> [WHAT IS REQUIRED]
Show every line in the entries below where the word "label" appears.

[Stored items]
BEGIN

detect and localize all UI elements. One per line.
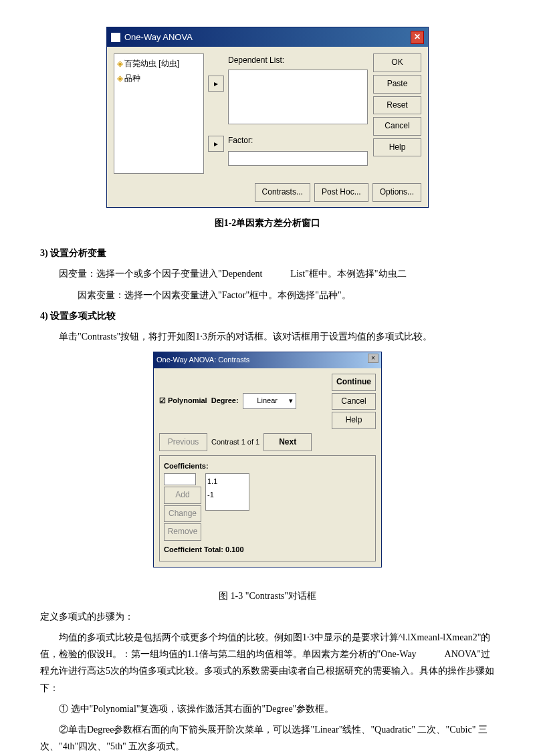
figure-caption-2: 图 1-3 "Contrasts"对话框 — [40, 588, 495, 604]
system-menu-icon[interactable] — [111, 33, 120, 42]
dialog-title: One-Way ANOVA: Contrasts — [156, 354, 249, 367]
add-button[interactable]: Add — [164, 487, 201, 504]
coefficients-group: Coefficients: Add Change Remove 1.1 -1 C… — [159, 455, 376, 561]
coefficients-label: Coefficients: — [164, 460, 371, 473]
cancel-button[interactable]: Cancel — [332, 393, 376, 410]
degree-label: Degree: — [211, 394, 239, 408]
list-item[interactable]: 1.1 — [207, 475, 247, 489]
continue-button[interactable]: Continue — [332, 374, 376, 391]
contrast-counter: Contrast 1 of 1 — [211, 436, 259, 449]
dialog-titlebar: One-Way ANOVA ✕ — [107, 27, 428, 47]
body-text: 单击"Contrasts"按钮，将打开如图1·3所示的对话框。该对话框用于设置均… — [40, 328, 495, 345]
options-button[interactable]: Options... — [372, 183, 421, 202]
help-button[interactable]: Help — [332, 412, 376, 429]
variable-list[interactable]: 百莞幼虫 [幼虫] 品种 — [114, 53, 204, 174]
change-button[interactable]: Change — [164, 505, 201, 523]
posthoc-button[interactable]: Post Hoc... — [314, 183, 368, 202]
dependent-list-box[interactable] — [228, 70, 368, 124]
degree-select[interactable]: Linear ▾ — [243, 393, 296, 409]
next-button[interactable]: Next — [263, 433, 312, 452]
body-text: 因素变量：选择一个因素变量进入"Factor"框中。本例选择"品种"。 — [40, 287, 495, 303]
factor-label: Factor: — [228, 134, 368, 148]
close-icon[interactable]: × — [368, 354, 379, 363]
factor-box[interactable] — [228, 151, 368, 166]
previous-button[interactable]: Previous — [159, 433, 207, 452]
dialog-title: One-Way ANOVA — [124, 29, 193, 45]
body-text: ②单击Degree参数框右面的向下箭头展开阶次菜单，可以选择"Linear"线性… — [40, 721, 495, 755]
contrasts-button[interactable]: Contrasts... — [255, 183, 310, 202]
list-item[interactable]: -1 — [207, 489, 247, 502]
degree-value: Linear — [257, 394, 278, 408]
coefficients-list[interactable]: 1.1 -1 — [205, 473, 249, 511]
list-item[interactable]: 品种 — [117, 72, 201, 86]
section-heading: 3) 设置分析变量 — [40, 245, 495, 261]
reset-button[interactable]: Reset — [373, 96, 421, 115]
body-text: 定义多项式的步骤为： — [40, 608, 495, 625]
coefficient-input[interactable] — [164, 473, 196, 485]
anova-dialog: One-Way ANOVA ✕ 百莞幼虫 [幼虫] 品种 ▸ ▸ Depende… — [106, 27, 429, 208]
paste-button[interactable]: Paste — [373, 75, 421, 94]
section-heading: 4) 设置多项式比较 — [40, 307, 495, 324]
dependent-list-label: Dependent List: — [228, 53, 368, 68]
list-item[interactable]: 百莞幼虫 [幼虫] — [117, 57, 201, 72]
chevron-down-icon: ▾ — [289, 394, 293, 408]
figure-caption-1: 图1-2单因素方差分析窗口 — [40, 215, 495, 231]
body-text: 均值的多项式比较是包括两个或更多个均值的比较。例如图1·3中显示的是要求计算^l… — [40, 629, 495, 697]
move-to-dependent-button[interactable]: ▸ — [208, 76, 224, 92]
body-text: 因变量：选择一个或多个因子变量进入"Dependent List"框中。本例选择… — [40, 265, 495, 282]
ok-button[interactable]: OK — [373, 53, 421, 72]
coefficient-total: Coefficient Total: 0.100 — [164, 543, 371, 557]
body-text: ① 选中"Polynomial"复选项，该操作激活其右面的"Degree"参数框… — [40, 701, 495, 717]
dialog-titlebar: One-Way ANOVA: Contrasts × — [154, 352, 381, 368]
remove-button[interactable]: Remove — [164, 523, 201, 541]
contrasts-dialog: One-Way ANOVA: Contrasts × Polynomial De… — [153, 352, 382, 568]
help-button[interactable]: Help — [373, 138, 421, 157]
move-to-factor-button[interactable]: ▸ — [208, 136, 224, 152]
polynomial-checkbox[interactable]: Polynomial — [159, 394, 207, 408]
close-icon[interactable]: ✕ — [411, 31, 424, 44]
cancel-button[interactable]: Cancel — [373, 117, 421, 136]
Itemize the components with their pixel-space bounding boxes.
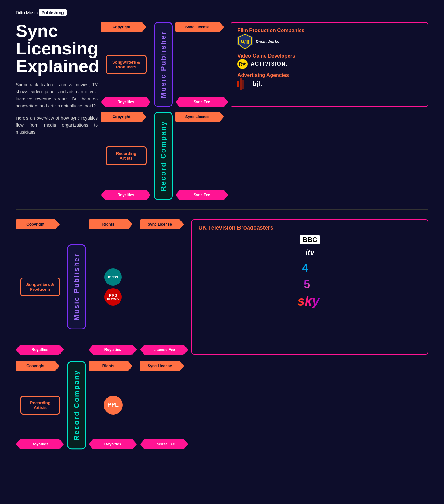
recording-artists-box: Recording Artists: [106, 146, 147, 165]
bmp-royalties2-arrow: Royalties: [93, 345, 132, 355]
videogame-section: Video Game Developers R★ ACTIVISION.: [237, 53, 421, 69]
top-media-box: Film Production Companies WB DreamWorks: [231, 22, 428, 107]
broadcasters-box-container: UK Television Broadcasters BBC itv 4: [191, 219, 428, 355]
main-title: Sync Licensing Explained: [16, 22, 98, 75]
brc-royalties-notch: [16, 439, 20, 449]
bmp-license-fee-notch: [140, 345, 144, 355]
ch5-row: 5: [198, 277, 421, 290]
bottom-mp-diagram: Copyright Songwriters & Producers Royalt…: [16, 219, 428, 355]
mp-right-col: Sync License Sync Fee: [175, 22, 227, 107]
prs-badge: PRS for MUSIC: [104, 288, 122, 306]
activision-label: ACTIVISION.: [251, 61, 288, 67]
svg-text:4: 4: [302, 261, 308, 273]
brc-royalties-arrow: Royalties: [20, 439, 60, 449]
section-divider: [16, 209, 428, 210]
mp-sync-fee-arrow: Sync Fee: [180, 97, 224, 107]
brc-right-arrows: Sync License License Fee: [140, 361, 189, 449]
record-company-block: Record Company: [154, 112, 173, 200]
bmp-royalties2-notch: [89, 345, 93, 355]
bmp-block: Music Publisher: [67, 219, 86, 355]
rc-royalties-arrow: Royalties: [105, 190, 146, 200]
bmp-rights-arrow: Rights: [89, 219, 128, 229]
mp-royalties-arrow: Royalties: [105, 97, 146, 107]
mp-center-block: Music Publisher: [154, 22, 173, 107]
bmp-royalties-row: Royalties: [16, 345, 65, 355]
rc-sync-fee-notch: [175, 190, 180, 200]
mcps-badge: mcps: [104, 268, 122, 286]
brc-copyright-row: Copyright: [16, 361, 65, 371]
ppl-badge-container: PPL: [89, 396, 137, 415]
rc-sync-license-arrow: Sync License: [175, 112, 219, 122]
brc-copyright-arrow: Copyright: [16, 361, 55, 371]
film-title: Film Production Companies: [237, 27, 421, 33]
description-para2: Here's an overview of how sync royalties…: [16, 115, 98, 136]
svg-text:sky: sky: [297, 294, 320, 308]
mp-sync-fee-notch: [175, 97, 180, 107]
brc-block: Record Company: [67, 361, 86, 449]
brc-royalties2-row: Royalties: [89, 439, 137, 449]
top-diagram-area: Copyright Songwriters & Producers Royalt…: [101, 22, 428, 200]
mp-royalties-notch: [101, 97, 105, 107]
rc-royalties-row: Royalties: [101, 190, 151, 200]
brc-rights-arrow: Rights: [89, 361, 128, 371]
rc-right-col: Sync License Sync Fee: [175, 112, 227, 200]
rc-media-spacer: [231, 112, 428, 200]
rc-sync-license-row: Sync License: [175, 112, 227, 122]
videogame-logos: R★ ACTIVISION.: [237, 59, 421, 69]
bmp-songwriters-box: Songwriters & Producers: [20, 278, 60, 296]
music-publisher-diagram: Copyright Songwriters & Producers Royalt…: [101, 22, 428, 107]
bmp-license-fee-row: License Fee: [140, 345, 189, 355]
broadcasters-box: UK Television Broadcasters BBC itv 4: [191, 219, 428, 355]
advertising-title: Advertising Agencies: [237, 72, 421, 78]
brc-royalties-row: Royalties: [16, 439, 65, 449]
brc-license-fee-arrow: License Fee: [144, 439, 184, 449]
top-media-content: Film Production Companies WB DreamWorks: [231, 22, 428, 107]
bmp-rights-row: Rights: [89, 219, 137, 229]
bbc-logo: BBC: [300, 235, 320, 244]
svg-rect-1: [237, 81, 239, 87]
svg-rect-3: [242, 80, 244, 89]
rc-left-col: Copyright Recording Artists Royalties: [101, 112, 151, 200]
bottom-diagram-area: Copyright Songwriters & Producers Royalt…: [16, 219, 428, 449]
bmp-copyright-row: Copyright: [16, 219, 65, 229]
itv-logo: itv: [305, 248, 314, 257]
bmp-royalties2-row: Royalties: [89, 345, 137, 355]
svg-rect-2: [240, 78, 242, 90]
left-info-panel: Sync Licensing Explained Soundtrack feat…: [16, 22, 101, 200]
film-section: Film Production Companies WB DreamWorks: [237, 27, 421, 50]
rc-royalties-notch: [101, 190, 105, 200]
brand-highlight: Publishing: [39, 9, 67, 16]
svg-text:5: 5: [304, 278, 310, 290]
sky-logo-icon: sky: [296, 294, 324, 308]
bottom-music-publisher-block: Music Publisher: [67, 244, 86, 329]
bjl-label: bjl.: [253, 80, 263, 88]
videogame-title: Video Game Developers: [237, 53, 421, 59]
dreamworks-label: DreamWorks: [256, 39, 279, 44]
ch4-row: 4: [198, 261, 421, 273]
mp-left-col: Copyright Songwriters & Producers Royalt…: [101, 22, 151, 107]
rc-copyright-row: Copyright: [101, 112, 151, 122]
wb-logo-icon: WB: [237, 33, 253, 50]
brc-spacer: [191, 361, 428, 449]
bottom-record-company-block: Record Company: [67, 361, 86, 449]
rc-center-block: Record Company: [154, 112, 173, 200]
broadcasters-title: UK Television Broadcasters: [198, 225, 421, 232]
itv-row: itv: [198, 248, 421, 257]
bmp-left-col: Copyright Songwriters & Producers Royalt…: [16, 219, 65, 355]
rockstar-logo-icon: R★: [237, 59, 248, 69]
bottom-section: Copyright Songwriters & Producers Royalt…: [16, 219, 428, 449]
bmp-right-arrows: Sync License License Fee: [140, 219, 189, 355]
mp-copyright-row: Copyright: [101, 22, 151, 32]
songwriters-box: Songwriters & Producers: [106, 55, 147, 74]
brc-royalties2-arrow: Royalties: [93, 439, 132, 449]
rc-sync-fee-arrow: Sync Fee: [180, 190, 224, 200]
ad-agency-logo-icon: [237, 78, 249, 90]
svg-text:WB: WB: [240, 39, 250, 45]
brc-left-col: Copyright Recording Artists Royalties: [16, 361, 65, 449]
channel5-logo-icon: 5: [302, 277, 318, 290]
mp-sync-fee-row: Sync Fee: [175, 97, 227, 107]
org-logos-col: mcps PRS for MUSIC: [89, 268, 137, 306]
mp-sync-license-row: Sync License: [175, 22, 227, 32]
advertising-section: Advertising Agencies bjl.: [237, 72, 421, 89]
bmp-mid-arrows: Rights mcps PRS for MUSIC: [89, 219, 137, 355]
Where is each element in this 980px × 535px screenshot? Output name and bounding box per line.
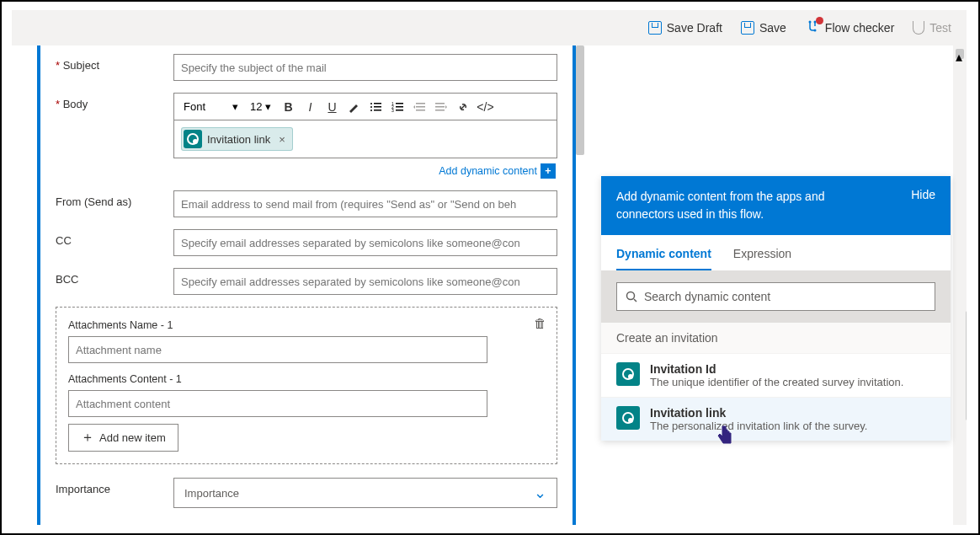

END

> [EXERCISE RESULT]
coefficients-label: Coefficients: — [164, 460, 371, 473]
degree-label: Degree: — [211, 394, 239, 408]
factor-label: Factor: — [228, 134, 368, 148]
dependent-list-label: Dependent List: — [228, 53, 368, 68]
activision-label: ACTIVISION.: [251, 61, 288, 67]
bjl-label: bjl.: [253, 80, 263, 88]
dreamworks-label: DreamWorks: [256, 39, 279, 44]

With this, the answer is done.